Go through the entries and tally the lines containing the word "только". Only the total is wanted.

** Recorded data follows **

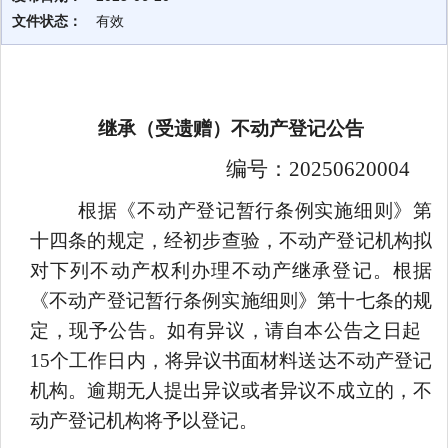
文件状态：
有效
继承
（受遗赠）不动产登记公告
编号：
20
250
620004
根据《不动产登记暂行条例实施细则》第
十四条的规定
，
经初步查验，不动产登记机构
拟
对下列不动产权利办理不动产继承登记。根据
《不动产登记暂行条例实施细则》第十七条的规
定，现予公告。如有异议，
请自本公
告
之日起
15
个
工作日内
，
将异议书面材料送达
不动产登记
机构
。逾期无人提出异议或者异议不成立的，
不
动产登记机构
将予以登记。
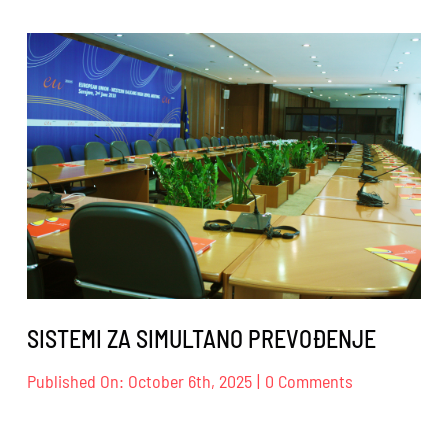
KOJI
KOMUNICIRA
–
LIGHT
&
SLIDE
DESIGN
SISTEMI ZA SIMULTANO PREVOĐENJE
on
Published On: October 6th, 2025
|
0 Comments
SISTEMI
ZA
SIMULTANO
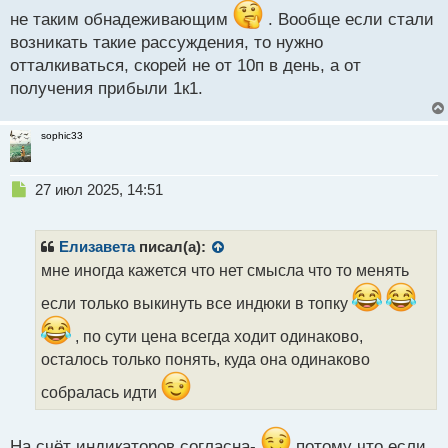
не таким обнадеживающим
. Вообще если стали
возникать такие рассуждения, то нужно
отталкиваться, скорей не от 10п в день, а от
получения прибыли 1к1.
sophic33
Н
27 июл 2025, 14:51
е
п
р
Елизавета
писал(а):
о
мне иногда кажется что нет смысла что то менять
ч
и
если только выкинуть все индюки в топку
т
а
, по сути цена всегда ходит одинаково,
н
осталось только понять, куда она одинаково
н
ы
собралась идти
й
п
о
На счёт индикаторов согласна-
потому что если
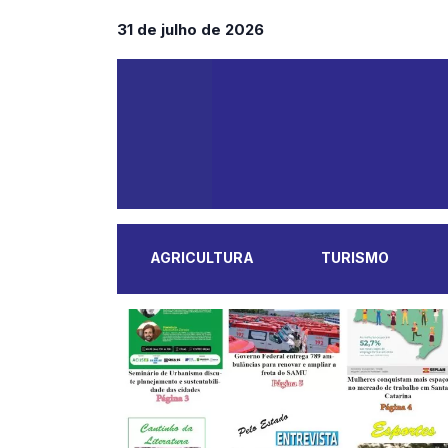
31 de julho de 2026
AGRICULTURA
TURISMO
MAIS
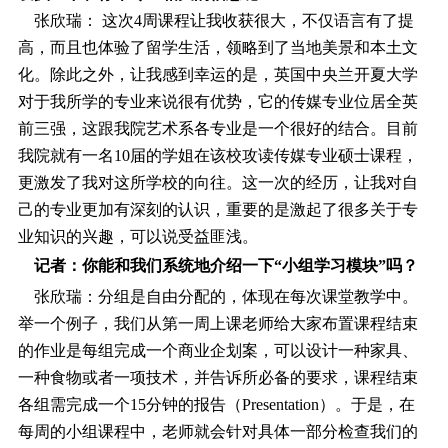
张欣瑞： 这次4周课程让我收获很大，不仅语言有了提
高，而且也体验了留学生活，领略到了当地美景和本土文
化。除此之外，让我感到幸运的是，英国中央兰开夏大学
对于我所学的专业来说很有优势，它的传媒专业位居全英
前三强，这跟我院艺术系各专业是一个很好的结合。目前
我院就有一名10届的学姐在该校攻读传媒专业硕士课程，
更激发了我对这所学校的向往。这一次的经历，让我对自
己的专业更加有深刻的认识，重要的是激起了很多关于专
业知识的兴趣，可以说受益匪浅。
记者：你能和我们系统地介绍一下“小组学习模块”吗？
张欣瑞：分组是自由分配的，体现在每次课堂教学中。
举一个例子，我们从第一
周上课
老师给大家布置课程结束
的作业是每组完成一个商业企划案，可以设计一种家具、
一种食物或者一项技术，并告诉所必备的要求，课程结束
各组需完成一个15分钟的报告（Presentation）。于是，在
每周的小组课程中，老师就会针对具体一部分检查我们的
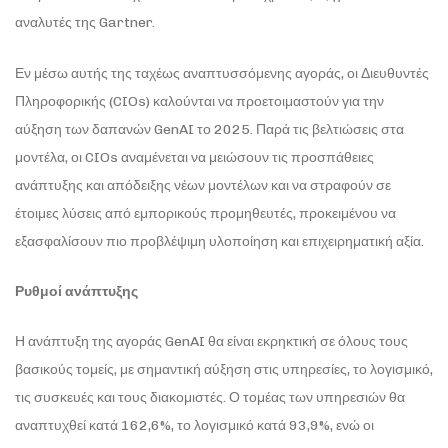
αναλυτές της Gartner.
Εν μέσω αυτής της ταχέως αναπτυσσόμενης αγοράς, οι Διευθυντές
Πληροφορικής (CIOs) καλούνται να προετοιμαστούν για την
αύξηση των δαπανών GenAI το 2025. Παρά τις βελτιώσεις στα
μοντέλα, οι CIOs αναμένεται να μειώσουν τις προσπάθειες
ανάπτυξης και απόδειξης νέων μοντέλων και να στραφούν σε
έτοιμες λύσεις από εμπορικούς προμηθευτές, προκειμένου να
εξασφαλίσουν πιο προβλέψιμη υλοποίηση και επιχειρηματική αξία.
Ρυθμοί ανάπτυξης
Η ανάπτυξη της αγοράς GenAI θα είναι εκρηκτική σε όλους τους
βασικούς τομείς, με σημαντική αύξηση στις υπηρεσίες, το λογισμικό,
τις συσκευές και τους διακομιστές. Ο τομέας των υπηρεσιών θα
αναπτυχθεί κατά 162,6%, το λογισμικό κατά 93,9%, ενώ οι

** End of Recorded data **
** Recorded data follows **

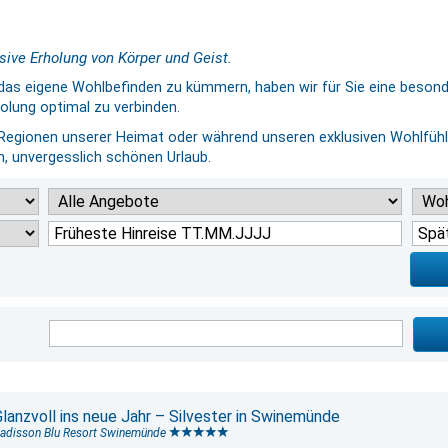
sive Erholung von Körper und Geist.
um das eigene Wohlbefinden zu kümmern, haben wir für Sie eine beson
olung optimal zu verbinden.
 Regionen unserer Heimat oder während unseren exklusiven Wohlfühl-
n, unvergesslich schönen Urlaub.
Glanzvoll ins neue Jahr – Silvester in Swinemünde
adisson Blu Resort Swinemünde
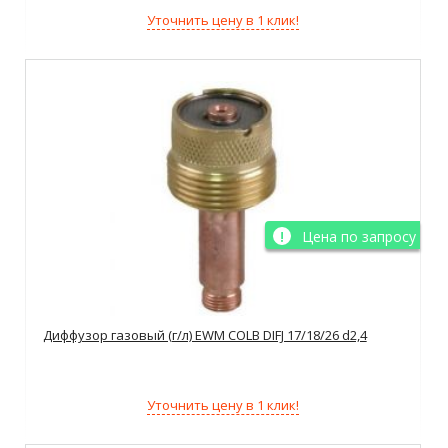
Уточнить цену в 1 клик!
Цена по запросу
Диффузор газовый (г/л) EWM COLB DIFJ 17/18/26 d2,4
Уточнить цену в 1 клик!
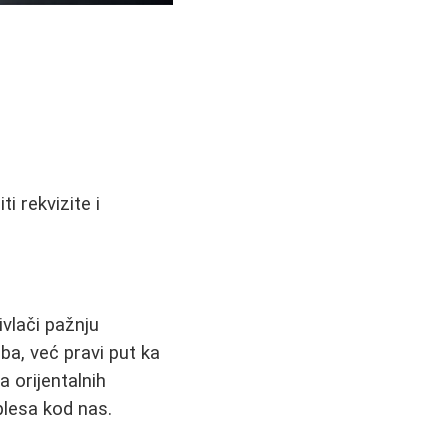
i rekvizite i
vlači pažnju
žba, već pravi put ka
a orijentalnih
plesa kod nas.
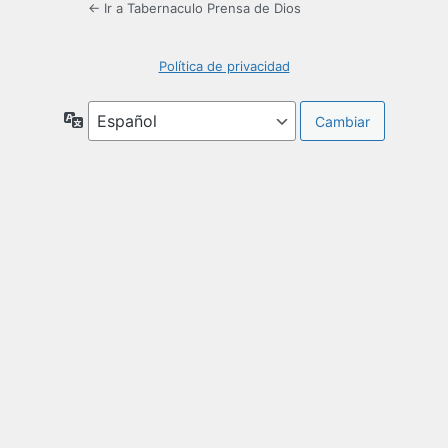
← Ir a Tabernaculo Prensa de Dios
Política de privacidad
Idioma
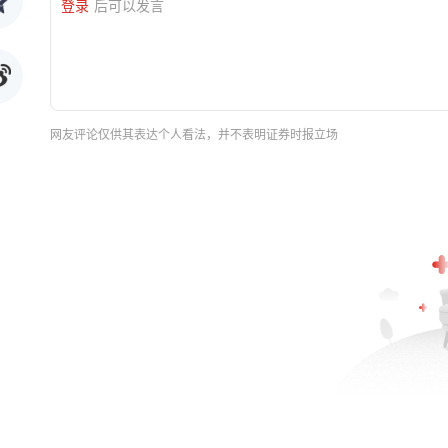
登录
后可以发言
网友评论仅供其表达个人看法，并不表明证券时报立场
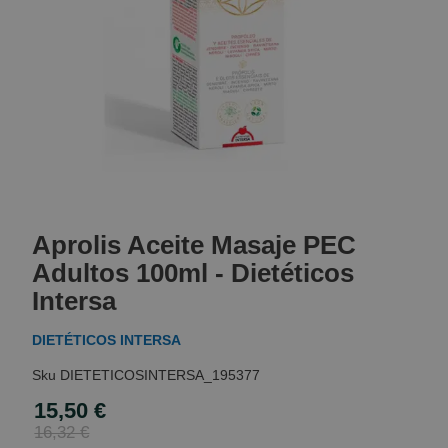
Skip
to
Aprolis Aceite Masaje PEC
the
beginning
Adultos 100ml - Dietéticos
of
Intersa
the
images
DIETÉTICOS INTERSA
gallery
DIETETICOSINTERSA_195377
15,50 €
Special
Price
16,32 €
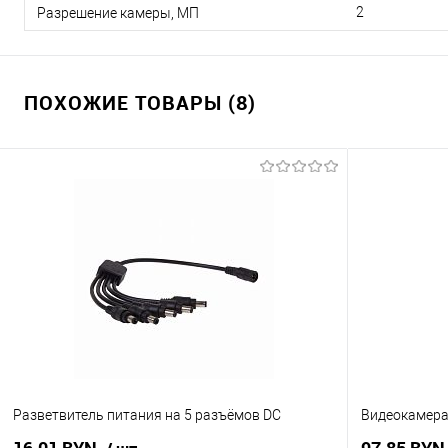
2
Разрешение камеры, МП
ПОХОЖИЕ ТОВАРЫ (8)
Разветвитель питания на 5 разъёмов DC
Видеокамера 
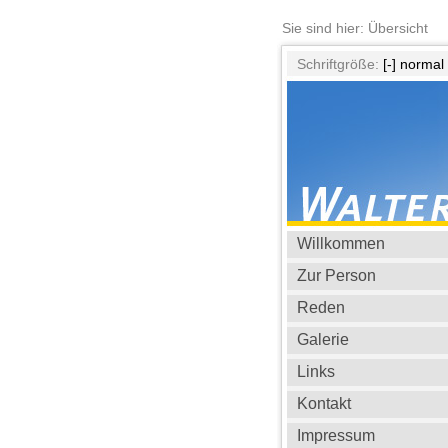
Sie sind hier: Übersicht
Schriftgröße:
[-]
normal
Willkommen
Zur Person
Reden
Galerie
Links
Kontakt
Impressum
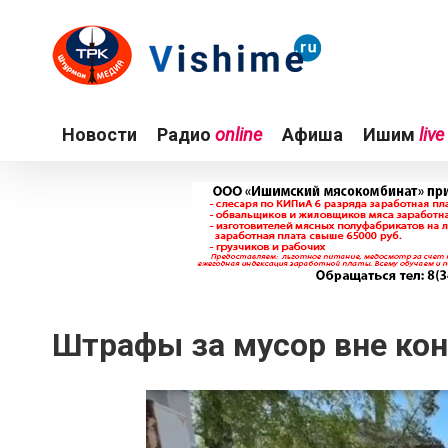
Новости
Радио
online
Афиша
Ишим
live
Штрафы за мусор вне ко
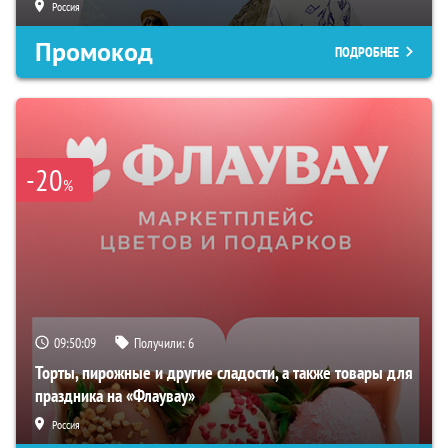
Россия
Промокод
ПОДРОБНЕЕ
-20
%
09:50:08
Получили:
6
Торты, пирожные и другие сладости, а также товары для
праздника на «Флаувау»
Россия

** End of Recorded data **

Result:
2